The events surrounding Ferguson are producing ripple effects here and abroad. What do we do with this potential?
My mother lives in Nashville, Tennessee, which is both my home city and the city I like to think I escaped from. We both live hundreds of miles away from Ferguson, Missouri. Though we are in the American South, we try to separate the political issues of race from our daily lives: we are admittedly quite white. Whiteness defines our phenomenological experience of the world. Were the philosopher Heidegger to write about us, he might coin a new term in his jargon. “Being-white:” the pale Dasein. Nevertheless, protesters have taken to the streets of Nashville in solidarity with the protests still raging in Ferguson over the death of Michael Brown and the grand jury’s treatment of Darren Wilson. Make no mistake, we are living in history, which comes first as tragedy and then as farce.
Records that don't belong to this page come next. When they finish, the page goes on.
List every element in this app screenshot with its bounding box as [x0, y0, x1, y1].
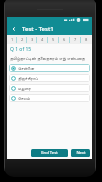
- staticText: 2: [21, 37, 24, 42]
- button[interactable]: 5: [48, 35, 59, 44]
- staticText: சேலம்: [18, 96, 31, 100]
- staticText: 1: [11, 37, 14, 42]
- staticText: Q 1 of 15: [10, 46, 32, 53]
- staticText: 5: [52, 37, 55, 42]
- staticText: 3: [31, 37, 34, 42]
- button[interactable]: Back: [7, 22, 20, 35]
- staticText: சென்னை: [18, 66, 35, 70]
- button[interactable]: சென்னை: [9, 64, 90, 72]
- button[interactable]: 3: [27, 35, 37, 44]
- staticText: மதுரை: [18, 86, 31, 90]
- staticText: 6: [63, 37, 66, 42]
- staticText: 7: [74, 37, 77, 42]
- button[interactable]: 2: [17, 35, 27, 44]
- staticText: Next: [76, 150, 86, 156]
- staticText: தமிழ்நாட்டின் தலைநகரம் எது என்பதை: [10, 55, 85, 61]
- staticText: 8: [85, 37, 88, 42]
- button[interactable]: 1: [7, 35, 17, 44]
- button[interactable]: சேலம்: [9, 94, 90, 102]
- button[interactable]: 4: [37, 35, 48, 44]
- staticText: Test - Test1: [22, 25, 54, 33]
- button[interactable]: 7: [70, 35, 81, 44]
- staticText: End Test: [41, 150, 58, 156]
- staticText: திருச்சிராப்: [18, 76, 38, 80]
- button[interactable]: திருச்சிராப்: [9, 74, 90, 82]
- button[interactable]: மதுரை: [9, 84, 90, 92]
- button[interactable]: End Test: [31, 149, 68, 157]
- button[interactable]: 8: [81, 35, 92, 44]
- staticText: 4: [41, 37, 44, 42]
- button[interactable]: Next: [71, 149, 90, 157]
- button[interactable]: 6: [59, 35, 70, 44]
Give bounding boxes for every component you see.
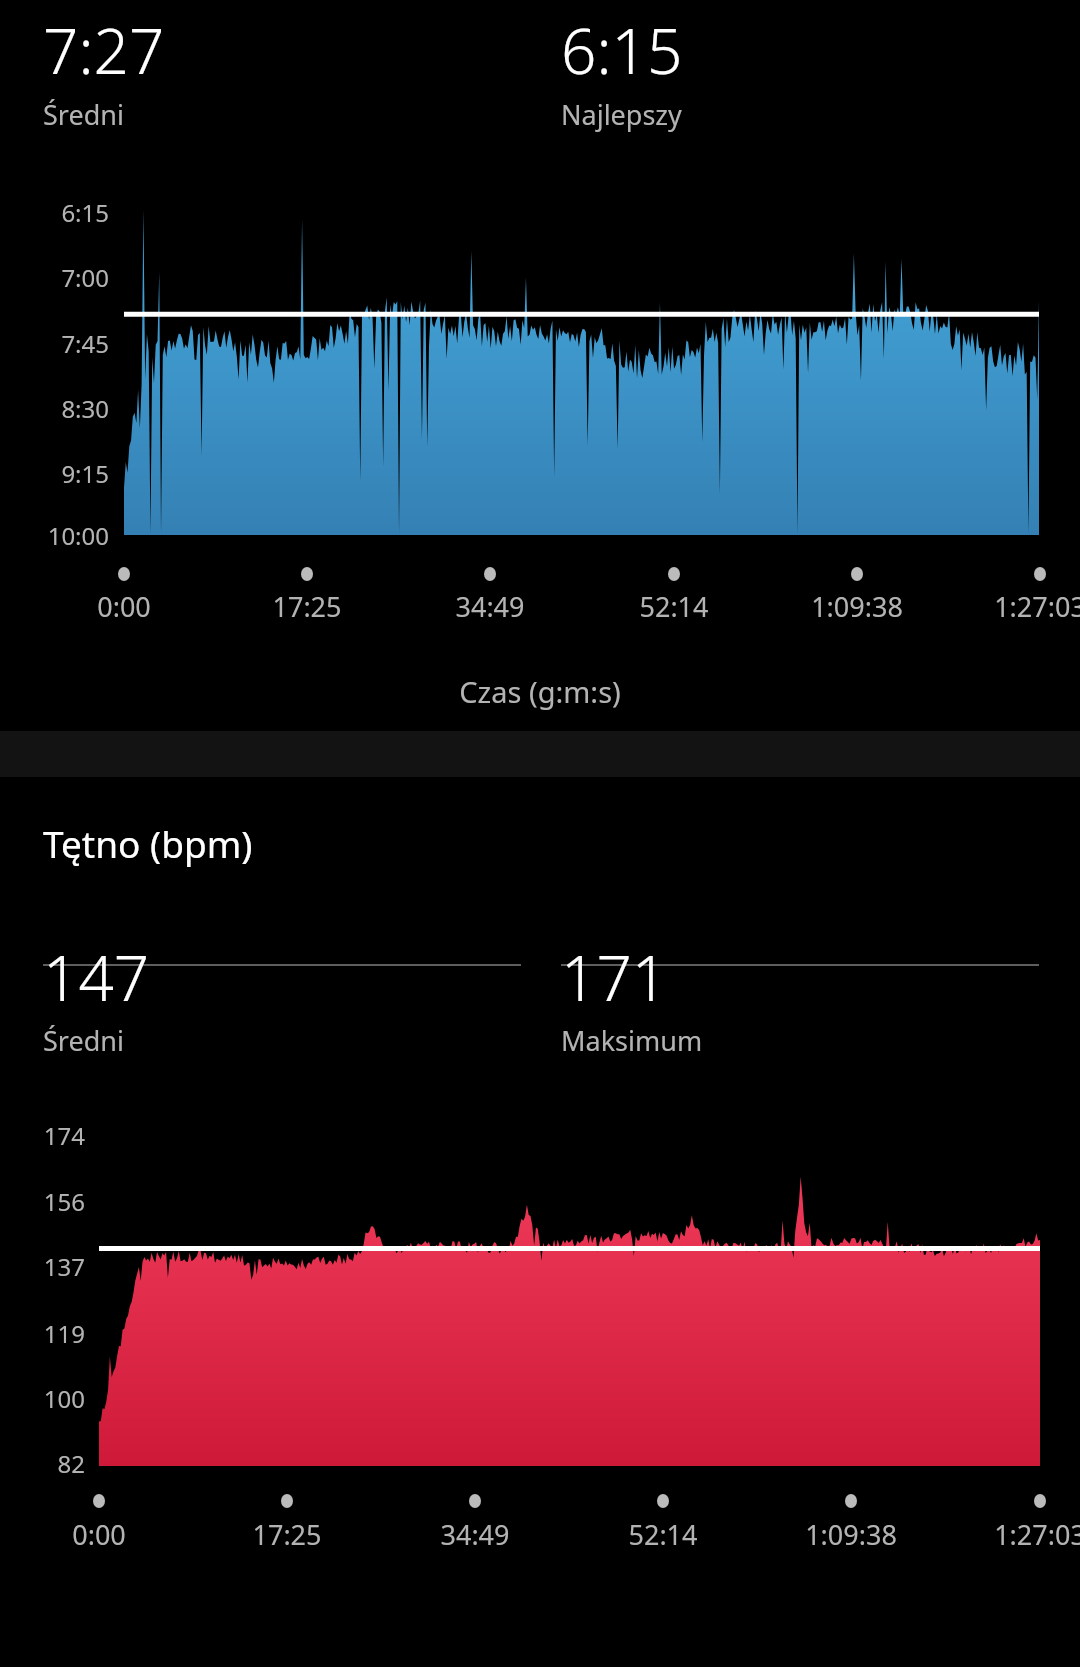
staticText: 1:09:38 bbox=[747, 588, 967, 625]
staticText: 1:09:38 bbox=[741, 1516, 961, 1553]
staticText: 7:00 bbox=[0, 261, 109, 294]
staticText: 82 bbox=[0, 1447, 85, 1480]
staticText: 34:49 bbox=[365, 1516, 585, 1553]
staticText: 0:00 bbox=[14, 588, 234, 625]
staticText: 52:14 bbox=[553, 1516, 773, 1553]
staticText: 6:15 bbox=[561, 8, 1018, 92]
button[interactable] bbox=[124, 203, 1039, 535]
staticText: 7:45 bbox=[0, 327, 109, 360]
staticText: Maksimum bbox=[561, 1022, 1018, 1059]
staticText: Tętno (bpm) bbox=[43, 818, 681, 868]
staticText: 17:25 bbox=[177, 1516, 397, 1553]
staticText: 9:15 bbox=[0, 457, 109, 490]
staticText: 147 bbox=[43, 935, 500, 1019]
staticText: 174 bbox=[0, 1119, 85, 1152]
staticText: 100 bbox=[0, 1382, 85, 1415]
staticText: 119 bbox=[0, 1317, 85, 1350]
staticText: 10:00 bbox=[0, 519, 109, 552]
staticText: Średni bbox=[43, 1022, 500, 1059]
staticText: 52:14 bbox=[564, 588, 784, 625]
staticText: 156 bbox=[0, 1185, 85, 1218]
staticText: Średni bbox=[43, 96, 500, 133]
staticText: 17:25 bbox=[197, 588, 417, 625]
staticText: 34:49 bbox=[380, 588, 600, 625]
staticText: 137 bbox=[0, 1250, 85, 1283]
staticText: 0:00 bbox=[0, 1516, 209, 1553]
staticText: 7:27 bbox=[43, 8, 500, 92]
staticText: Czas (g:m:s) bbox=[0, 672, 1080, 711]
staticText: 6:15 bbox=[0, 196, 109, 229]
staticText: 1:27:03 bbox=[930, 1516, 1080, 1553]
staticText: Najlepszy bbox=[561, 96, 1018, 133]
staticText: 1:27:03 bbox=[930, 588, 1080, 625]
button[interactable] bbox=[99, 1126, 1040, 1466]
staticText: 8:30 bbox=[0, 392, 109, 425]
staticText: 171 bbox=[561, 935, 1018, 1019]
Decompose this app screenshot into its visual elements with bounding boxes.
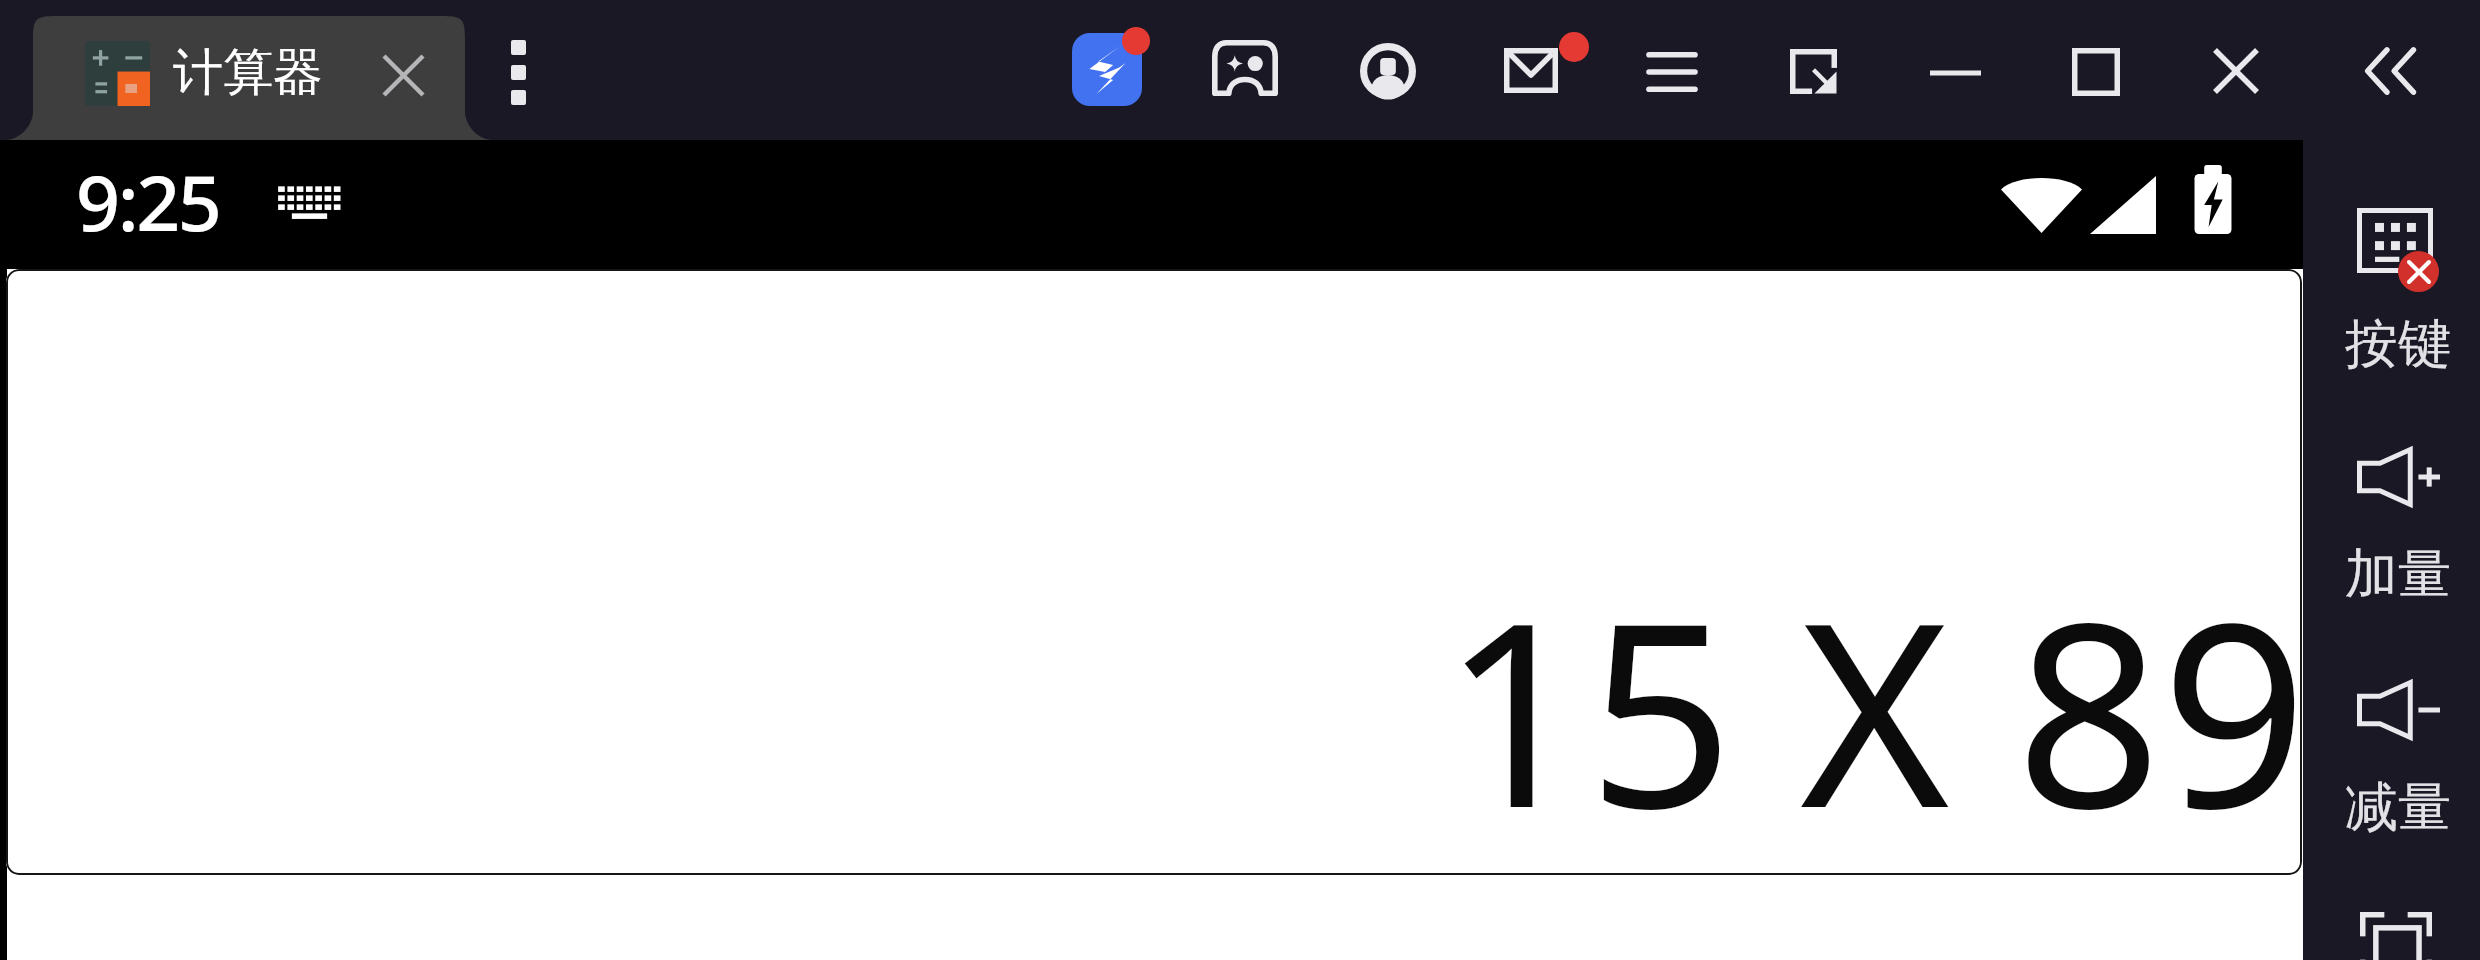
button[interactable]: Close	[2182, 17, 2290, 125]
button[interactable]: Close tab	[369, 41, 437, 109]
staticText: 加量	[2345, 541, 2451, 608]
button[interactable]: 加量	[2323, 423, 2473, 622]
button[interactable]: Maximize	[2042, 18, 2150, 126]
button[interactable]: 按键	[2323, 196, 2473, 392]
staticText: 减量	[2345, 774, 2451, 841]
staticText: 15 X 89	[1442, 534, 2302, 875]
button[interactable]: Screenshot	[2360, 912, 2446, 960]
staticText: 按键	[2345, 311, 2451, 378]
button[interactable]: 计算器 tab	[33, 16, 465, 140]
button[interactable]: Minimize	[1901, 19, 2009, 127]
staticText: 计算器	[173, 41, 323, 104]
button[interactable]: Menu	[1618, 18, 1726, 126]
button[interactable]: Mail	[1483, 16, 1591, 124]
button[interactable]: More options	[482, 36, 554, 108]
staticText: 9:25	[76, 149, 220, 254]
button[interactable]: Games	[1191, 14, 1299, 122]
button[interactable]: Collapse	[2336, 17, 2444, 125]
button[interactable]: Account	[1334, 17, 1442, 125]
button[interactable]: Resize	[1759, 17, 1867, 125]
button[interactable]: Boost	[1057, 15, 1165, 123]
button[interactable]: 减量	[2323, 656, 2473, 855]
The Nashville protesters staged a sit-down on the interstate, a more powerful evolution of the Civil Rights Movement era sit-in, in order to block traffic and ensure that their ideas are recognized publicly. I remain sympathetic to them—protests are a very American phenomenon, even the violent ones—because I abhor racism and the sluggish behemoth that is the American justice system. Michelle Alexander, author of the marvelously-researched book on black imprisonment The New Jim Crow, lectured at my university in Knoxville a few years ago. I had Angela Davis, former leader of the Communist Party USA, sign my copy of Marx’s Capital when she visited and I fist-bumped her with the same hand I used to fist-bump Noam Chomsky. I am a leftist, which is to say, one of my chief dreams for the coming decades is the abolition of institutional racism.
If the Ferguson spectacle can produce ripple effects all the way to Nashville and abroad, will it do so with the pacifist ideology of Dr. King, that master theorist of his zeitgeist (King read more Marx than most leftists did), or will it do so with the rage of the likes of Malcolm X and Guy DeBord, a racial separatist and a French Marxist? Will we learn how to be careful or rageful from this tragedy, lest we reduce it to a farce? At the Ferguson riots the police shot a pregnant woman in the face with a bean-bag riot gun. She lost an eyeball—and people, mostly white people, are still claiming there is no such thing as police brutality. We are a confused nation if we are anything.
Therefore, I must ask the question: what to do with our American rage? White and black alike are incensed in some capacity in regards to the events in Ferguson, a name which will likely endure in the public consciousness for some time. I hope my white readers are sympathetic to the anti-racist crusading of the protesters; I hope my black readers do not feel abandoned by their racist white friends or their white friends who thought they could somehow “apologize for being white,” which I’ve heard some people do. Any time the horrific phrase “race riot” can be used to refer to ongoing events, the situation is bad. No, it is terrible. And everyone is sure to exhibit some strong, even irrational emotions.
But will we riot, condescend, theorize, vote, or educate ourselves as to what it means to be first a man and then a man of color, or one rather lacking in it? Might we combine these?
I, for one, don’t look down on anyone who wants to riot. Actually doing it is another matter, however. When one feels himself a victim, one ought not react sheepishly. But behind a riot must be a brain. The Ferguson disaster has real potential to prove world-historical in scope: we have what appears to be a form of martial law in the United States, which is to say, our repressive apparatus is rearing its head once again at populist agitation. In other countries these events rarely take on racial clothing, but this is America, after all, and in part racism is coincident with our history.
My hope for this rather revolutionary endeavor is that there is no climbing death toll—but property damage does not matter. Why should it? Most of Ferguson is already impoverished. To mourn a store window but not the dead is to blaspheme the human condition. In a word, my hope for Ferguson is that it not only re-introduces what used to be called “the racial question” back into the national discourse, but also that is re-introduces “the economic question” back into it, as well.
Did you know under President Obama the median income for black families has decreased (he has also deported more illegal immigrants than did the Bush regime)? I think America can have all the political talk it wants along with all the social assuagement; but claiming that America is not a racist country when its black minorities are on average poorer than the white majority is to stubbornly fly in the face of evidence.
Economics will determine what our next generation of Americans thinks of the concept of “race.” I do hope if we can’t abolish that concept, then we might at least abolish its material concept of “racism.” If we don’t, the future will have a contour not of freedom and the American way, but one of conflict, and in one word, rage. The white oppressed and the black oppressed must get together and recognize their oppression lies not in some strange essence we call “race” but rather in their living conditions, wealth statuses, and how hard they must work in comparison to the managerial and capitalist classes. This is the social medicine toward which Ferguson is working now, however unbeknownst that motive is in the short eye of history.
If Ferguson breeds more racial conflict instead of solving it, I can say without reservation that it will prove a failure.